But Sepp Blatter knows better than anyone else in soccer how to win elections and influence people, proving it again at the UEFA Congress in Stockholm.

There is no doubt that Hayatou, the statesman-like 55-year-old president of the African Football Confederation (CAF), is an astute politician.

One of his 16 brothers was the former Prime Minister of Cameroon and is now the Governor of the State Bank.

Mr Hayatou himself is a member of the International Olympic Committee (IOC) and has been on FIFA’s executive committee for the last 12 years. You do not rise that far without knowing how to play the game.

He knows soccer politics inside out, knows how FIFA works, knows how Blatter works, and has called for a complete overhaul of the way it all works in his election manifesto published just eight days ago in Paris.

But as the former British Prime Minister Harold Wilson famously said many years ago: « A week is a long time in politics, » and never was that cliche more vividly illustrated than in Stockholm.

ONE WEEK LATER

Exactly one week after Hayatou launched his manifesto, the clipped, crisp tones of Gerhard Aigner, UEFA’s chief executive, began reading out the results of the UEFA elections.

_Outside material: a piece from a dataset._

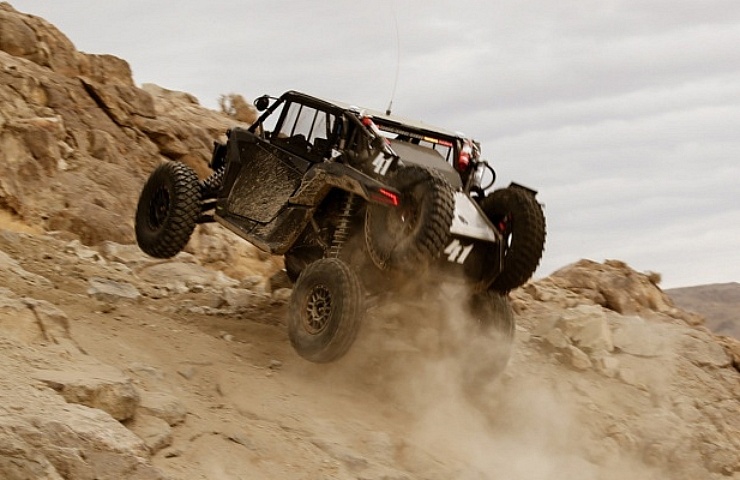 Identify the location of mirror. This screenshot has height=480, width=740. (258, 102). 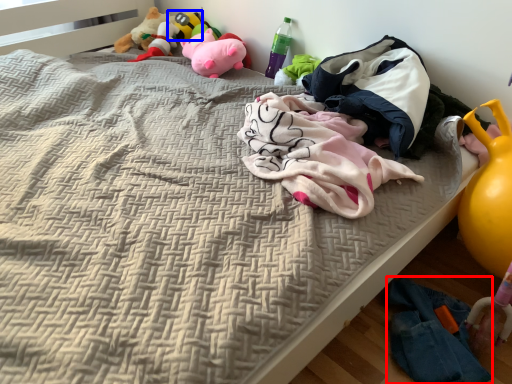 Question: Which point is closer to the camera, clothing (highlighted by a red box) or toy (highlighted by a blue box)?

By the time the voting was complete and all the results counted, Blatter was smiling broadly in the conference auditorium, shaking hands with as many people as he could. UEFA’s delegates had voted Blatter supporters Michel Platini of France and Gerhard Mayer-Vorfelder of Germany on to the FIFA executive, and voted off Per Ravn Omdal, the experienced Norwegian delegate, who is a close ally and friend of Lennart Johansson, the UEFA president and Hayatou’s most senior backer.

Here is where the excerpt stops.